┏━━

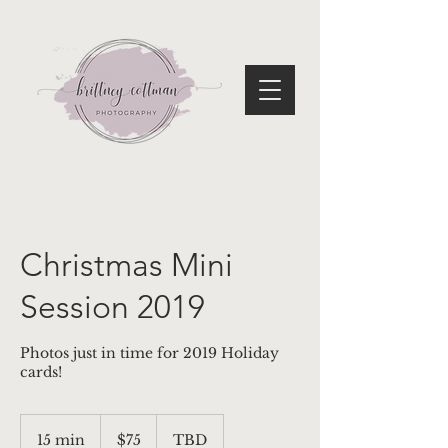
Christmas Mini
Session 2019
Photos just in time for 2019 Holiday
cards!
75
US
15 min
1
$75
TBD
dollars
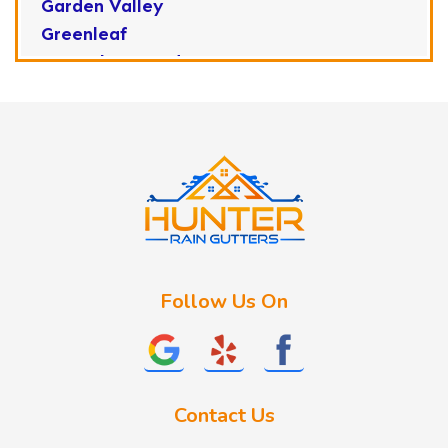
Garden Valley
Greenleaf
Horseshoe Bend
Huston
Idaho City
Kuna
Lake Fork
Letha
Lowman
Marsing
McCall
Follow Us On
Melba
Meridian
Middleton
Mountain Home
Contact Us
Nampa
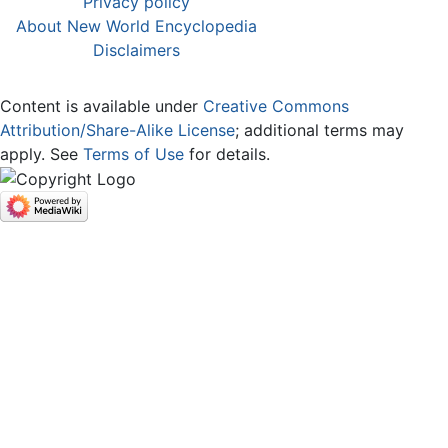
Privacy policy
About New World Encyclopedia
Disclaimers
Content is available under
Creative Commons
Attribution/Share-Alike License
; additional terms may
apply. See
Terms of Use
for details.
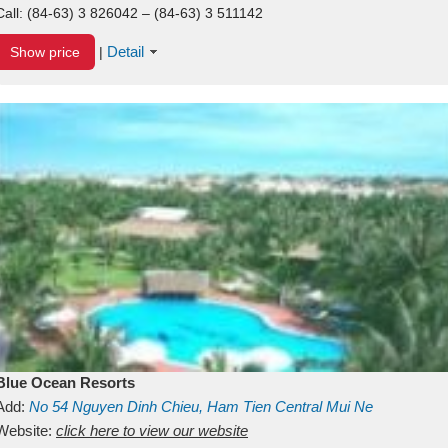
Call:
(84-63) 3 826042 – (84-63) 3 511142
Detail
Show price
|
Blue Ocean Resorts
Add:
No 54
Nguyen Dinh Chieu, Ham Tien
Central Mui Ne
Beach
Website:
Binh Thuan
click here to view our website
Vietnam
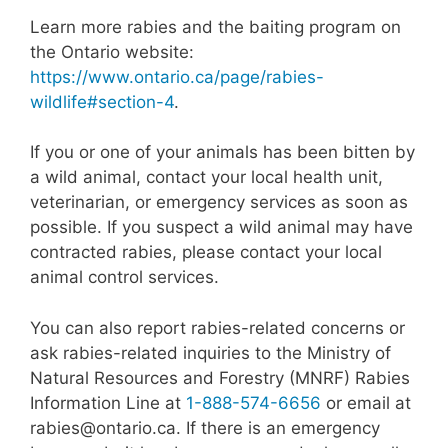
Learn more rabies and the baiting program on
the Ontario website:
https://www.ontario.ca/page/rabies-
wildlife#section-4
.
If you or one of your animals has been bitten by
a wild animal, contact your local health unit,
veterinarian, or emergency services as soon as
possible. If you suspect a wild animal may have
contracted rabies, please contact your local
animal control services.
You can also report rabies-related concerns or
ask rabies-related inquiries to the Ministry of
Natural Resources and Forestry (MNRF) Rabies
Information Line at
1-888-574-6656
or email at
rabies@ontario.ca
. If there is an emergency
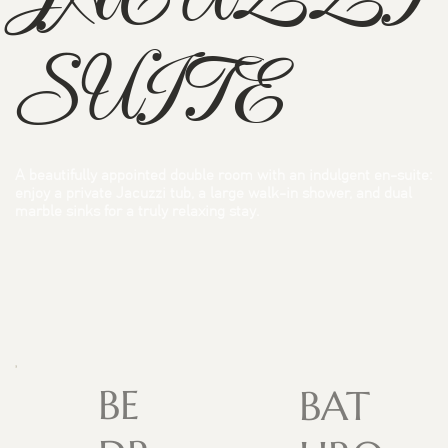
SUITE
A beautifully appointed double room with an indulgent en-suite:
enjoy a private Jacuzzi tub, a large walk-in shower, and dual
marble sinks for a truly relaxing stay.
BE
BAT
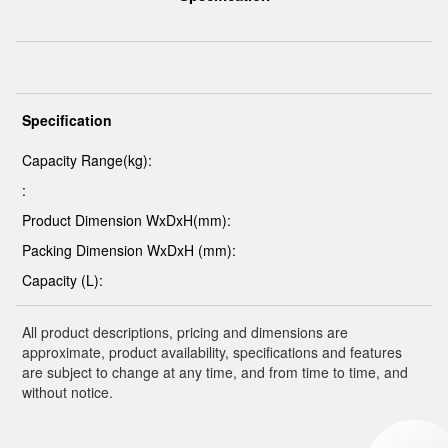
Specification
Capacity Range(kg):
:
Product Dimension WxDxH(mm):
Packing Dimension WxDxH (mm):
Capacity (L):
All product descriptions, pricing and dimensions are
approximate, product availability, specifications and features
are subject to change at any time, and from time to time, and
without notice.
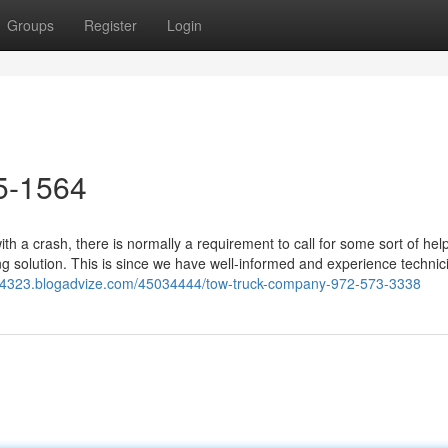
Groups
Register
Login
5-1564
h a crash, there is normally a requirement to call for some sort of hel
 solution. This is since we have well-informed and experience technic
d44323.blogadvize.com/45034444/tow-truck-company-972-573-3338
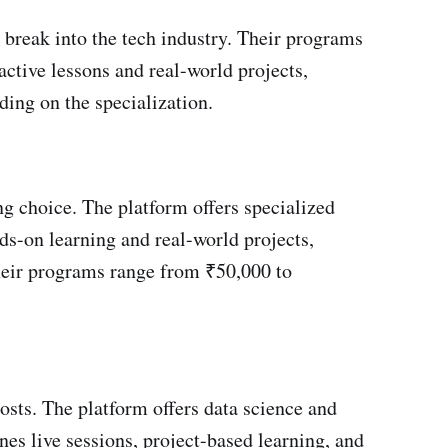
 break into the tech industry. Their programs
active lessons and real-world projects,
ing on the specialization.
ing choice. The platform offers specialized
nds-on learning and real-world projects,
 their programs range from ₹50,000 to
sts. The platform offers data science and
es live sessions, project-based learning, and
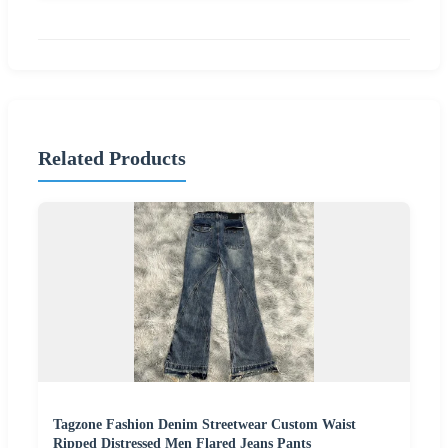
Related Products
Tagzone Fashion Denim Streetwear Custom Waist
Ripped Distressed Men Flared Jeans Pants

┗━━

● **WHAT YOU ARE ASKED TO DO**:
The answer must consist of every line from the data that holds the string "services".

● **RESULT**:
veterinarian, or emergency services as soon as
animal control services.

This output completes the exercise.